─── STUDY MATERIAL ───

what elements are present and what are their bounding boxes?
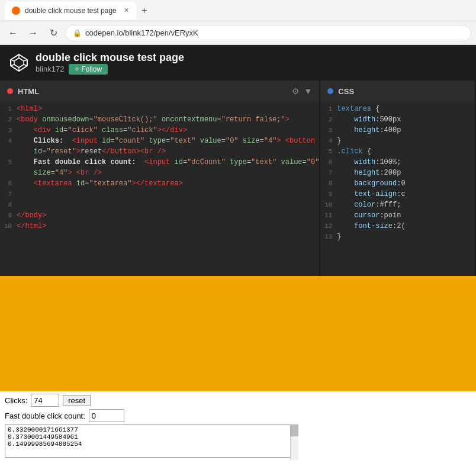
css-panel-header: CSS bbox=[320, 81, 475, 102]
css-line-3: 3 height:400p bbox=[320, 126, 475, 136]
follow-plus-icon: + bbox=[75, 65, 79, 73]
address-text: codepen.io/blink172/pen/vERyxK bbox=[85, 28, 198, 37]
css-line-12: 12 font-size:2( bbox=[320, 221, 475, 232]
code-line-9: 9 </body> bbox=[0, 211, 319, 221]
browser-tab[interactable]: double click mouse test page ✕ bbox=[5, 2, 136, 20]
tab-title: double click mouse test page bbox=[25, 7, 117, 15]
reset-button[interactable]: reset bbox=[63, 395, 91, 406]
new-tab-button[interactable]: + bbox=[136, 2, 153, 19]
clicks-row: Clicks: reset bbox=[5, 394, 471, 407]
code-line-5b: size="4"> <br /> bbox=[0, 168, 319, 179]
tab-close-button[interactable]: ✕ bbox=[124, 7, 129, 14]
browser-titlebar: double click mouse test page ✕ + bbox=[0, 0, 476, 21]
scrollbar-thumb[interactable] bbox=[290, 424, 298, 436]
preview-area[interactable] bbox=[0, 276, 476, 391]
follow-button[interactable]: + Follow bbox=[69, 64, 108, 75]
css-line-1: 1 textarea { bbox=[320, 104, 475, 115]
browser-toolbar: ← → ↻ 🔒 codepen.io/blink172/pen/vERyxK bbox=[0, 21, 476, 45]
html-dot-icon bbox=[7, 88, 13, 94]
fast-dbl-label: Fast double click count: bbox=[5, 411, 85, 420]
code-line-8: 8 bbox=[0, 200, 319, 211]
clicks-input[interactable] bbox=[31, 394, 59, 407]
forward-button[interactable]: → bbox=[25, 25, 41, 41]
html-code-content[interactable]: 1 <html> 2 <body onmousedown="mouseClick… bbox=[0, 102, 319, 276]
address-bar[interactable]: 🔒 codepen.io/blink172/pen/vERyxK bbox=[65, 25, 471, 41]
css-dot-icon bbox=[327, 88, 333, 94]
css-line-4: 4 } bbox=[320, 136, 475, 147]
css-panel: CSS 1 textarea { 2 width:500px 3 height:… bbox=[320, 81, 476, 276]
css-line-10: 10 color:#fff; bbox=[320, 200, 475, 211]
pen-author-row: blink172 + Follow bbox=[36, 64, 184, 75]
refresh-button[interactable]: ↻ bbox=[45, 25, 62, 41]
code-line-6: 6 <textarea id="textarea"></textarea> bbox=[0, 179, 319, 189]
clicks-label: Clicks: bbox=[5, 396, 27, 405]
fast-dbl-row: Fast double click count: bbox=[5, 409, 471, 422]
html-panel-label: HTML bbox=[18, 87, 39, 96]
scrollbar-track bbox=[290, 424, 298, 460]
lock-icon: 🔒 bbox=[73, 29, 82, 37]
tab-favicon bbox=[12, 7, 20, 15]
pen-title: double click mouse test page bbox=[36, 52, 184, 64]
css-panel-label: CSS bbox=[338, 87, 354, 96]
author-name: blink172 bbox=[36, 65, 64, 73]
css-line-5: 5 .click { bbox=[320, 147, 475, 157]
codepen-logo bbox=[9, 53, 28, 72]
code-line-1: 1 <html> bbox=[0, 104, 319, 115]
code-line-2: 2 <body onmousedown="mouseClick();" onco… bbox=[0, 115, 319, 126]
follow-label: Follow bbox=[81, 65, 102, 73]
gear-icon[interactable]: ⚙ bbox=[292, 86, 300, 96]
css-line-2: 2 width:500px bbox=[320, 115, 475, 126]
css-line-8: 8 background:0 bbox=[320, 179, 475, 189]
code-line-4b: id="reset">reset</button><br /> bbox=[0, 147, 319, 157]
codepen-header: double click mouse test page blink172 + … bbox=[0, 45, 476, 81]
css-line-7: 7 height:200p bbox=[320, 168, 475, 179]
html-panel: HTML ⚙ ▼ 1 <html> 2 <body onmousedown="m… bbox=[0, 81, 320, 276]
code-line-10: 10 </html> bbox=[0, 221, 319, 232]
html-panel-header: HTML ⚙ ▼ bbox=[0, 81, 319, 102]
css-line-6: 6 width:100%; bbox=[320, 157, 475, 168]
css-line-13: 13 } bbox=[320, 232, 475, 243]
code-line-3: 3 <div id="click" class="click"></div> bbox=[0, 126, 319, 136]
svg-marker-1 bbox=[14, 58, 24, 67]
pen-info: double click mouse test page blink172 + … bbox=[36, 52, 184, 75]
css-line-11: 11 cursor:poin bbox=[320, 211, 475, 221]
code-line-5: 5 Fast double click count: <input id="dc… bbox=[0, 157, 319, 168]
css-code-content[interactable]: 1 textarea { 2 width:500px 3 height:400p… bbox=[320, 102, 475, 276]
back-button[interactable]: ← bbox=[5, 25, 21, 41]
output-textarea[interactable] bbox=[5, 424, 298, 458]
editor-area: HTML ⚙ ▼ 1 <html> 2 <body onmousedown="m… bbox=[0, 81, 476, 276]
code-line-7: 7 bbox=[0, 189, 319, 200]
chevron-down-icon[interactable]: ▼ bbox=[304, 86, 313, 96]
code-line-4: 4 Clicks: <input id="count" type="text" … bbox=[0, 136, 319, 147]
css-line-9: 9 text-align:c bbox=[320, 189, 475, 200]
bottom-controls: Clicks: reset Fast double click count: bbox=[0, 391, 476, 462]
textarea-wrapper bbox=[5, 424, 298, 460]
fast-dbl-input[interactable] bbox=[89, 409, 124, 422]
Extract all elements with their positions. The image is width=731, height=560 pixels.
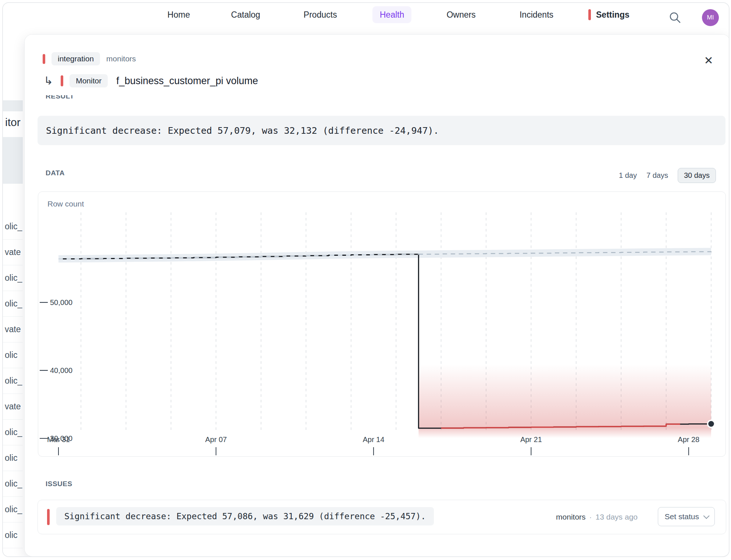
chart-title: Row count: [47, 200, 84, 208]
set-status-button[interactable]: Set status: [658, 507, 715, 526]
issue-time-ago: 13 days ago: [596, 513, 638, 521]
close-icon[interactable]: ✕: [701, 53, 716, 68]
issue-separator: ·: [589, 513, 592, 521]
monitor-detail-modal: integration monitors ✕ ↳ Monitor f_busin…: [24, 34, 730, 557]
background-gray-block: [3, 137, 23, 184]
user-avatar[interactable]: MI: [702, 9, 719, 26]
svg-text:Apr 21: Apr 21: [520, 435, 542, 444]
monitor-status-bar: [61, 75, 63, 86]
range-option-7-days[interactable]: 7 days: [646, 171, 668, 180]
result-box: Significant decrease: Expected 57,079, w…: [38, 116, 725, 145]
row-count-chart-card: Row count 30,00040,00050,000Mar 31Apr 07…: [38, 191, 726, 457]
background-table-row: lic: [3, 548, 23, 556]
search-icon[interactable]: [667, 10, 683, 26]
issues-section-heading: ISSUES: [46, 480, 72, 488]
svg-text:40,000: 40,000: [50, 366, 72, 374]
background-table-row: olic_: [3, 368, 23, 394]
nav-item-owners[interactable]: Owners: [439, 3, 483, 26]
nav-item-health[interactable]: Health: [372, 6, 411, 23]
background-table-row: olic_: [3, 471, 23, 497]
issue-message: Significant decrease: Expected 57,086, w…: [64, 511, 426, 521]
background-table-row: vate: [3, 317, 23, 342]
breadcrumb: integration monitors: [43, 52, 136, 65]
breadcrumb-integration-chip[interactable]: integration: [51, 52, 100, 65]
top-nav: HomeCatalogProductsHealthOwnersIncidents…: [3, 3, 729, 26]
nav-item-settings[interactable]: Settings: [588, 3, 630, 26]
data-section-heading: DATA: [46, 169, 65, 177]
settings-label: Settings: [596, 10, 630, 20]
settings-alert-bar: [588, 9, 591, 20]
monitor-type-badge: Monitor: [69, 74, 108, 87]
background-toolbar-band: [3, 100, 23, 111]
issue-meta: monitors · 13 days ago: [556, 500, 638, 534]
background-table-row: olic_: [3, 497, 23, 523]
background-table-row: olic_: [3, 291, 23, 317]
issue-row[interactable]: Significant decrease: Expected 57,086, w…: [38, 500, 726, 534]
background-page-strip: itor olic_vateolic_olic_vateolicolic_vat…: [3, 26, 23, 556]
nav-item-incidents[interactable]: Incidents: [512, 3, 561, 26]
nav-item-catalog[interactable]: Catalog: [224, 3, 267, 26]
nav-item-products[interactable]: Products: [296, 3, 345, 26]
app-window: itor olic_vateolic_olic_vateolicolic_vat…: [2, 2, 730, 557]
modal-header: integration monitors ✕ ↳ Monitor f_busin…: [25, 35, 730, 95]
set-status-label: Set status: [665, 512, 699, 521]
svg-text:50,000: 50,000: [50, 298, 72, 306]
background-table-row: vate: [3, 394, 23, 420]
chevron-down-icon: [703, 513, 710, 519]
background-table-row: vate: [3, 240, 23, 265]
background-table-row: olic: [3, 445, 23, 471]
monitor-chart[interactable]: 30,00040,00050,000Mar 31Apr 07Apr 14Apr …: [38, 192, 725, 456]
breadcrumb-monitors-link[interactable]: monitors: [106, 54, 136, 63]
svg-text:Apr 07: Apr 07: [205, 435, 227, 444]
svg-text:Apr 14: Apr 14: [363, 435, 384, 444]
background-table-row: olic_: [3, 265, 23, 291]
elbow-arrow-icon: ↳: [44, 75, 53, 86]
background-table-row: olic: [3, 342, 23, 368]
monitor-title-row: ↳ Monitor f_business_customer_pi volume: [44, 74, 258, 87]
issue-message-pill: Significant decrease: Expected 57,086, w…: [56, 507, 434, 525]
issue-severity-bar: [47, 509, 50, 525]
background-table-row: olic_: [3, 420, 23, 445]
time-range-selector: 1 day7 days30 days: [619, 168, 716, 183]
integration-status-bar: [43, 54, 45, 64]
svg-text:Apr 28: Apr 28: [678, 435, 699, 444]
background-table-rows: olic_vateolic_olic_vateolicolic_vateolic…: [3, 214, 23, 556]
background-table-row: olic: [3, 523, 23, 548]
range-option-1-day[interactable]: 1 day: [619, 171, 637, 180]
background-table-row: olic_: [3, 214, 23, 240]
range-option-30-days[interactable]: 30 days: [678, 168, 716, 183]
monitor-title: f_business_customer_pi volume: [116, 75, 258, 87]
result-message: Significant decrease: Expected 57,079, w…: [38, 125, 439, 136]
background-partial-heading: itor: [5, 116, 21, 129]
nav-item-home[interactable]: Home: [160, 3, 197, 26]
issue-source: monitors: [556, 513, 586, 521]
svg-text:Mar 31: Mar 31: [47, 435, 70, 444]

───

* _WORK TO COMPLETE_:
Where in the entries does the word "type" occur? Copy out each line that has it.

* _WRITTEN SOLUTION_:
code-line-4: 4 Clicks: <input id="count" type="text" … bbox=[0, 136, 319, 147]
monitor-type-badge: Monitor: [69, 74, 108, 87]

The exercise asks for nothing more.